Rendered page images
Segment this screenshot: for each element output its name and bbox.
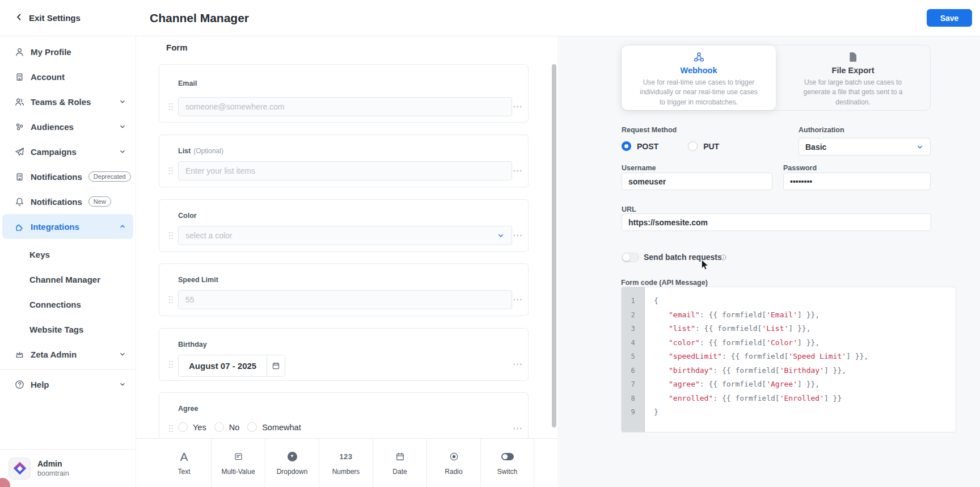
drag-handle-icon[interactable] <box>166 296 176 304</box>
sidebar-item-account[interactable]: Account <box>0 64 136 89</box>
form-builder-panel: Form EmailList(Optional)Colorselect a co… <box>136 36 557 487</box>
toolbar-multi-value-button[interactable]: Multi-Value <box>211 439 265 487</box>
field-overflow-menu-icon[interactable] <box>513 170 522 173</box>
password-input[interactable] <box>783 173 931 190</box>
radio-yes[interactable] <box>178 422 188 432</box>
username-input[interactable] <box>622 173 772 190</box>
chevron-down-icon <box>497 232 505 240</box>
form-field-card-list: List(Optional) <box>159 135 529 187</box>
chevron-down-icon <box>119 148 126 156</box>
field-overflow-menu-icon[interactable] <box>513 106 522 108</box>
scrollbar-thumb[interactable] <box>552 64 556 427</box>
radio-option-label: Somewhat <box>262 423 301 432</box>
list-input[interactable] <box>178 161 512 180</box>
sidebar-item-notifications[interactable]: NotificationsDeprecated <box>0 164 136 189</box>
code-line: "color": {{ formfield['Color'] }}, <box>654 336 956 350</box>
authorization-value: Basic <box>805 142 826 152</box>
url-input[interactable] <box>622 213 931 231</box>
sidebar-subitem-connections[interactable]: Connections <box>0 292 136 317</box>
drag-handle-icon[interactable] <box>166 425 176 433</box>
dropdown-icon: ▼ <box>288 450 297 463</box>
toolbar-dropdown-button[interactable]: ▼Dropdown <box>265 439 319 487</box>
toolbar-item-label: Dropdown <box>277 468 308 476</box>
toolbar-switch-button[interactable]: Switch <box>480 439 534 487</box>
line-number: 2 <box>622 308 644 322</box>
drag-handle-icon[interactable] <box>166 103 176 111</box>
calendar-icon[interactable] <box>267 355 285 376</box>
save-button[interactable]: Save <box>927 9 972 27</box>
sidebar-item-label: Help <box>31 380 49 389</box>
user-account-block[interactable]: Admin boomtrain <box>0 449 136 487</box>
radio-icon <box>449 450 459 463</box>
speed-limit-input[interactable] <box>178 290 512 309</box>
sidebar-item-audiences[interactable]: Audiences <box>0 114 136 139</box>
file-icon <box>847 48 859 63</box>
sidebar-item-zeta-admin[interactable]: Zeta Admin <box>0 342 136 367</box>
sidebar-item-campaigns[interactable]: Campaigns <box>0 139 136 164</box>
agree-radio-group: YesNoSomewhat <box>178 422 512 432</box>
channel-type-title: File Export <box>832 66 875 75</box>
email-input[interactable] <box>178 97 512 116</box>
date-value: August 07 - 2025 <box>179 355 267 376</box>
exit-settings-button[interactable]: Exit Settings <box>15 0 81 36</box>
method-radio-put[interactable] <box>688 141 698 151</box>
radio-somewhat[interactable] <box>247 422 257 432</box>
sidebar-subitem-channel-manager[interactable]: Channel Manager <box>0 267 136 292</box>
form-code-label: Form code (API Message) <box>621 279 708 287</box>
method-radio-post[interactable] <box>622 141 631 151</box>
authorization-select[interactable]: Basic <box>799 138 931 156</box>
field-input-row: YesNoSomewhat <box>178 419 512 432</box>
sidebar-item-label: My Profile <box>31 47 71 57</box>
sidebar-item-teams-roles[interactable]: Teams & Roles <box>0 89 136 114</box>
toolbar-item-label: Text <box>178 468 190 476</box>
form-code-editor[interactable]: 123456789 {"email": {{ formfield['Email'… <box>621 287 956 433</box>
field-overflow-menu-icon[interactable] <box>513 234 522 237</box>
channel-type-description: Use for real-time use cases to trigger i… <box>636 78 761 107</box>
channel-type-webhook[interactable]: WebhookUse for real-time use cases to tr… <box>622 45 776 110</box>
sidebar-item-label: Teams & Roles <box>31 97 91 107</box>
toolbar-date-button[interactable]: Date <box>373 439 426 487</box>
exit-settings-label: Exit Settings <box>29 13 81 23</box>
info-icon[interactable] <box>720 254 727 261</box>
drag-handle-icon[interactable] <box>166 360 176 368</box>
code-content[interactable]: {"email": {{ formfield['Email'] }},"list… <box>645 287 956 432</box>
sidebar-item-integrations[interactable]: Integrations <box>2 214 133 239</box>
sidebar-subitem-keys[interactable]: Keys <box>0 242 136 267</box>
channel-type-title: Webhook <box>681 66 717 75</box>
page-title: Channel Manager <box>150 0 249 36</box>
color-select[interactable]: select a color <box>178 226 512 245</box>
multivalue-icon <box>234 450 243 463</box>
field-input-row <box>178 161 512 180</box>
sidebar-nav: My ProfileAccountTeams & RolesAudiencesC… <box>0 39 136 397</box>
toolbar-text-button[interactable]: AText <box>157 439 211 487</box>
channel-type-file-export[interactable]: File ExportUse for large batch use cases… <box>776 45 930 110</box>
form-field-card-speed-limit: Speed Limit <box>159 263 529 316</box>
sidebar-subitem-website-tags[interactable]: Website Tags <box>0 317 136 342</box>
line-number: 6 <box>622 364 644 378</box>
form-field-card-email: Email <box>159 64 529 123</box>
toolbar-item-label: Radio <box>445 468 462 476</box>
field-overflow-menu-icon[interactable] <box>513 299 522 301</box>
integrations-submenu: KeysChannel ManagerConnectionsWebsite Ta… <box>0 242 136 342</box>
toolbar-item-label: Numbers <box>332 468 360 476</box>
birthday-date-picker[interactable]: August 07 - 2025 <box>178 355 285 377</box>
chevron-down-icon <box>119 98 126 106</box>
method-option-label: PUT <box>703 142 719 151</box>
toolbar-radio-button[interactable]: Radio <box>426 439 480 487</box>
sidebar-item-notifications[interactable]: NotificationsNew <box>0 189 136 214</box>
toolbar-numbers-button[interactable]: 123Numbers <box>319 439 373 487</box>
code-line-numbers: 123456789 <box>622 287 645 432</box>
drag-handle-icon[interactable] <box>166 167 176 175</box>
field-label: Birthday <box>178 341 207 349</box>
send-batch-label: Send batch requests <box>644 253 722 262</box>
send-batch-toggle[interactable] <box>622 253 639 262</box>
password-label: Password <box>783 164 817 172</box>
field-overflow-menu-icon[interactable] <box>513 427 522 430</box>
optional-tag: (Optional) <box>193 147 223 155</box>
drag-handle-icon[interactable] <box>166 232 176 240</box>
field-overflow-menu-icon[interactable] <box>513 363 522 366</box>
radio-no[interactable] <box>214 422 224 432</box>
sidebar-item-my-profile[interactable]: My Profile <box>0 39 136 64</box>
sidebar-item-help[interactable]: Help <box>0 372 136 397</box>
field-label: List(Optional) <box>178 147 223 155</box>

* **WORK TO COMPLETE**:
Your task is an exact transcription of all the data, minus the pictures.

* **SOLUTION TO THIS TASK**:
Segment this screenshot: for each element output its name and bbox.
drag-handle-icon[interactable] <box>166 296 176 304</box>
sidebar-item-account[interactable]: Account <box>0 64 136 89</box>
form-builder-panel: Form EmailList(Optional)Colorselect a co… <box>136 36 557 487</box>
toolbar-multi-value-button[interactable]: Multi-Value <box>211 439 265 487</box>
field-overflow-menu-icon[interactable] <box>513 170 522 173</box>
password-input[interactable] <box>783 173 931 190</box>
radio-yes[interactable] <box>178 422 188 432</box>
username-input[interactable] <box>622 173 772 190</box>
chevron-down-icon <box>497 232 505 240</box>
form-field-card-list: List(Optional) <box>159 135 529 187</box>
chevron-down-icon <box>119 148 126 156</box>
field-overflow-menu-icon[interactable] <box>513 106 522 108</box>
scrollbar-thumb[interactable] <box>552 64 556 427</box>
radio-option-label: Somewhat <box>262 423 301 432</box>
list-input[interactable] <box>178 161 512 180</box>
sidebar-item-notifications[interactable]: NotificationsDeprecated <box>0 164 136 189</box>
code-line: "color": {{ formfield['Color'] }}, <box>654 336 956 350</box>
authorization-value: Basic <box>805 142 826 152</box>
url-input[interactable] <box>622 213 931 231</box>
sidebar-subitem-connections[interactable]: Connections <box>0 292 136 317</box>
drag-handle-icon[interactable] <box>166 425 176 433</box>
dropdown-icon: ▼ <box>288 450 297 463</box>
toolbar-dropdown-button[interactable]: ▼Dropdown <box>265 439 319 487</box>
toolbar-item-label: Dropdown <box>277 468 308 476</box>
toolbar-switch-button[interactable]: Switch <box>480 439 534 487</box>
line-number: 2 <box>622 308 644 322</box>
drag-handle-icon[interactable] <box>166 103 176 111</box>
calendar-icon[interactable] <box>267 355 285 376</box>
save-button[interactable]: Save <box>927 9 972 27</box>
sidebar-item-label: Help <box>31 380 49 389</box>
user-account-block[interactable]: Admin boomtrain <box>0 449 136 487</box>
radio-icon <box>449 450 459 463</box>
speed-limit-input[interactable] <box>178 290 512 309</box>
sidebar-item-audiences[interactable]: Audiences <box>0 114 136 139</box>
file-icon <box>847 48 859 63</box>
sidebar-item-zeta-admin[interactable]: Zeta Admin <box>0 342 136 367</box>
sidebar-item-campaigns[interactable]: Campaigns <box>0 139 136 164</box>
agree-radio-group: YesNoSomewhat <box>178 422 512 432</box>
channel-type-title: File Export <box>832 66 875 75</box>
email-input[interactable] <box>178 97 512 116</box>
date-value: August 07 - 2025 <box>179 355 267 376</box>
exit-settings-button[interactable]: Exit Settings <box>15 0 81 36</box>
method-radio-put[interactable] <box>688 141 698 151</box>
radio-somewhat[interactable] <box>247 422 257 432</box>
sidebar-subitem-channel-manager[interactable]: Channel Manager <box>0 267 136 292</box>
form-code-label: Form code (API Message) <box>621 279 708 287</box>
method-radio-post[interactable] <box>622 141 631 151</box>
authorization-select[interactable]: Basic <box>799 138 931 156</box>
field-input-row: YesNoSomewhat <box>178 419 512 432</box>
sidebar-item-label: My Profile <box>31 47 71 57</box>
sidebar-item-teams-roles[interactable]: Teams & Roles <box>0 89 136 114</box>
toolbar-item-label: Text <box>178 468 190 476</box>
form-code-editor[interactable]: 123456789 {"email": {{ formfield['Email'… <box>621 287 956 433</box>
field-overflow-menu-icon[interactable] <box>513 234 522 237</box>
channel-type-description: Use for real-time use cases to trigger i… <box>636 78 761 107</box>
channel-type-webhook[interactable]: WebhookUse for real-time use cases to tr… <box>622 45 776 110</box>
sidebar-item-label: Teams & Roles <box>31 97 91 107</box>
toolbar-date-button[interactable]: Date <box>373 439 426 487</box>
exit-settings-label: Exit Settings <box>29 13 81 23</box>
info-icon[interactable] <box>720 254 727 261</box>
drag-handle-icon[interactable] <box>166 360 176 368</box>
code-content[interactable]: {"email": {{ formfield['Email'] }},"list… <box>645 287 956 432</box>
sidebar-item-integrations[interactable]: Integrations <box>2 214 133 239</box>
sidebar-subitem-keys[interactable]: Keys <box>0 242 136 267</box>
channel-type-title: Webhook <box>681 66 717 75</box>
page-title: Channel Manager <box>150 0 249 36</box>
color-select[interactable]: select a color <box>178 226 512 245</box>
multivalue-icon <box>234 450 243 463</box>
field-input-row <box>178 161 512 180</box>
sidebar-nav: My ProfileAccountTeams & RolesAudiencesC… <box>0 39 136 397</box>
toolbar-text-button[interactable]: AText <box>157 439 211 487</box>
channel-type-file-export[interactable]: File ExportUse for large batch use cases… <box>776 45 930 110</box>
form-field-card-speed-limit: Speed Limit <box>159 263 529 316</box>
sidebar-subitem-website-tags[interactable]: Website Tags <box>0 317 136 342</box>
line-number: 6 <box>622 364 644 378</box>
form-field-card-email: Email <box>159 64 529 123</box>
toolbar-item-label: Radio <box>445 468 462 476</box>
field-overflow-menu-icon[interactable] <box>513 299 522 301</box>
integrations-submenu: KeysChannel ManagerConnectionsWebsite Ta… <box>0 242 136 342</box>
toolbar-item-label: Numbers <box>332 468 360 476</box>
birthday-date-picker[interactable]: August 07 - 2025 <box>178 355 285 377</box>
chevron-down-icon <box>119 98 126 106</box>
method-option-label: PUT <box>703 142 719 151</box>
toolbar-radio-button[interactable]: Radio <box>426 439 480 487</box>
sidebar-item-notifications[interactable]: NotificationsNew <box>0 189 136 214</box>
toolbar-numbers-button[interactable]: 123Numbers <box>319 439 373 487</box>
code-line-numbers: 123456789 <box>622 287 645 432</box>
drag-handle-icon[interactable] <box>166 167 176 175</box>
field-label: Birthday <box>178 341 207 349</box>
send-batch-label: Send batch requests <box>644 253 722 262</box>
send-batch-toggle[interactable] <box>622 253 639 262</box>
password-label: Password <box>783 164 817 172</box>
field-overflow-menu-icon[interactable] <box>513 427 522 430</box>
optional-tag: (Optional) <box>193 147 223 155</box>
drag-handle-icon[interactable] <box>166 232 176 240</box>
field-overflow-menu-icon[interactable] <box>513 363 522 366</box>
radio-no[interactable] <box>214 422 224 432</box>
sidebar-item-my-profile[interactable]: My Profile <box>0 39 136 64</box>
sidebar-item-help[interactable]: Help <box>0 372 136 397</box>
field-label: List(Optional) <box>178 147 223 155</box>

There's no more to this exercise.